Propelled by the Confederation of African Football (CAF) and the social media pages of various African influencers, the videos of these musical entrances went viral not only in Africa but also worldwide. They showed a ritual very different from what we were used to seeing from footballers before a big game: instead of aloof, focused players burying their thoughts and emotions behind big headphones, we had teams gleefully bonding and rallying together to music. And not just any music, but songs that spoke to their national character and their identity as a team. Songs that can tell a story beyond football.
Cameroon and Nigeria
This trend had been going strong at the 2023 AFCON in Côte d’Ivoire, and even before that, both Cameroon and Nigeria had already been doing musical entrances in 2021. But I want to highlight one of Nigeria’s songs that really tells the story of the team and the country.
Before their semifinal game against South Africa in 2024, the Super Eagles arrived dancing — with a speaker on defender Ola Aina’s head — to a Nigerian football classic: “Super Eagles Carry Go” by Austin Milado. In Milado’s song, gyration and church-style praises went to the 1994 Nigerian team, the first to play in a World Cup.
Although Milado was (and remains) a mostly unknown musician, his song almost instantly became a hit synonymous with the Super Eagles, with bars, and TV and radio stations playing it before and during games, and the song’s call-and-response refrain of “walele” became a fan rallying cry for the team.

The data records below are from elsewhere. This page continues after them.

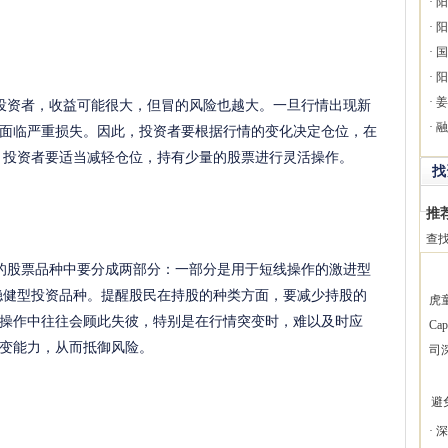
·
阳
·
阳
·
国
·
阳
资者，收益可能很大，但冒的风险也越大。一旦行情出现新
·
姜
面临严重损失。因此，投资者要根据行情的变化决定仓位，在
·
融
，投资者要适当减轻仓位，持有少量的股票进行灵活操作。
找
推
查
股票品种中要分成两部分：一部分是用于短线操作的激进型
稳健型投资品种。提醒股民在持股的种类方面，要减少持股的
虎
操作中往往会顾此失彼，特别是在行情突变时，难以及时应
Ca
变能力，从而抵御风险。
司
避
·
深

However, Milado said that in 2002 the Nigerian Football Federation threatened to sue him for misuse of the Super Eagles brand, and that he therefore has seen little money from his massively popular song. In 2024, the same year Aina held that speaker over his head, blasting his song, Milado went on a press tour of Nigerian outlets, trying to regain credit for his song. He also dropped an updated version, “Super Eagles Reloaded,” which includes contemporary players. But it is the original version that blasted from the speaker in the 2023 and 2025 AFCONs, the same one that is still popular throughout Nigeria.
Rep your own African nation during the 2026 FIFA World Cup
South Africa
The Super Eagles and the Indomitable Lions didn’t make it to the 2026 World Cup. But after the huge popularity of the musical entrances trend, there is a good chance we'll see it rekindled. AFCON, of course, is an exclusively African affair. And the World Cup is a global stage where maybe not everyone will appreciate these displays of emotion, which are less common in football outside the continent. But that is exactly the place where African teams could use these entrances to tell their stories and cement their identities.

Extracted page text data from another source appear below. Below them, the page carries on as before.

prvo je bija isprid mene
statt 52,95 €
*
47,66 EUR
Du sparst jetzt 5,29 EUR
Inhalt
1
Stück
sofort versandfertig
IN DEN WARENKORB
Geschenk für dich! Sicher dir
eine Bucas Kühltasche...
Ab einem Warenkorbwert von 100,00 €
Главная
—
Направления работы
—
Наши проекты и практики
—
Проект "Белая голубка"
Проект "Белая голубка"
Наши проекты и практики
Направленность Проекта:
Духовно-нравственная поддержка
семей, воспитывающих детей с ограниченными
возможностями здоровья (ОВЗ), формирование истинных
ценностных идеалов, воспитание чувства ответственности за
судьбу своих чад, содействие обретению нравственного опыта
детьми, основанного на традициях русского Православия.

Of the ten qualified teams for this year’s competition, only one of them made a musical entrance in this year’s AFCON: South Africa’s Bafana Bafana.
Led by goalkeeper Ronwen Williams and midfielder Mohau Nkotu, the team arrived at their games singing Gwijo songs, a musical tradition of the Xhosa people of South Africa.

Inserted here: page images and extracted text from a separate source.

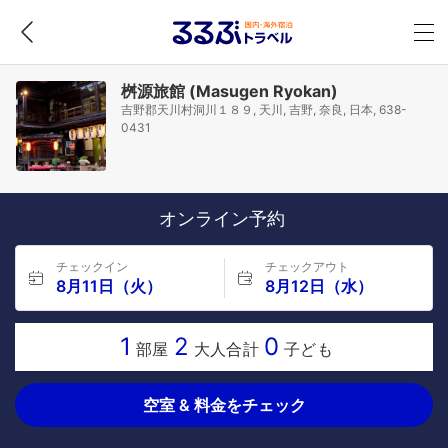
桝源旅館 (Masugen Ryokan)
吉野郡天川村洞川１８９, 天川, 吉野, 奈良, 日本, 638-
0431
オンライン予約
チェックイン
チェックアウト
8月11日（火）
8月12日（水）
1
2
0
部屋
大人合計
子ども
空室 & 料金をチェック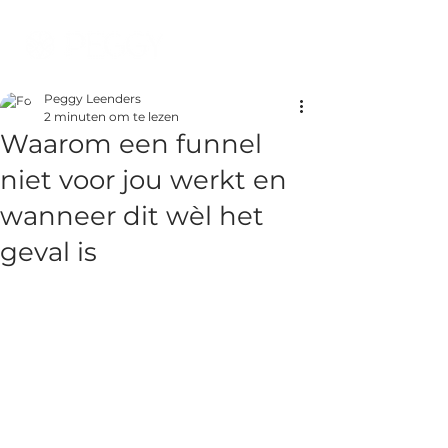
Peggy Leenders
2 minuten om te lezen
Waarom een funnel
niet voor jou werkt en
wanneer dit wèl het
geval is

South Africa will play Mexico in the opening match of the tournament, their first World Cup match since hosting in 2010. And Williams has already promised that Bafana Bafana will bring “energy, color, and flair” to the tournament. So we can hope we’ll get to see him leading his team in Gwijo chants once more.
Ivory Coast, Senegal, and Egypt
Other teams that did qualify already have some inspiration to draw from. Ivory Coast made “Coup du marteau” by Tam Sir a somewhat official anthem during their AFCON 2023 run, and even sang it in the dressing room after winning the tournament.
Senegal is remembered for their musical warm-up during the 2018 World Cup in Russia, and their fans are known for dancing nonstop before, during, and after their games.
Meanwhile, Egypt danced to Moroccan music as they arrived at this year’s AFCON. Could they be the first North African team to come in with a musical entrance?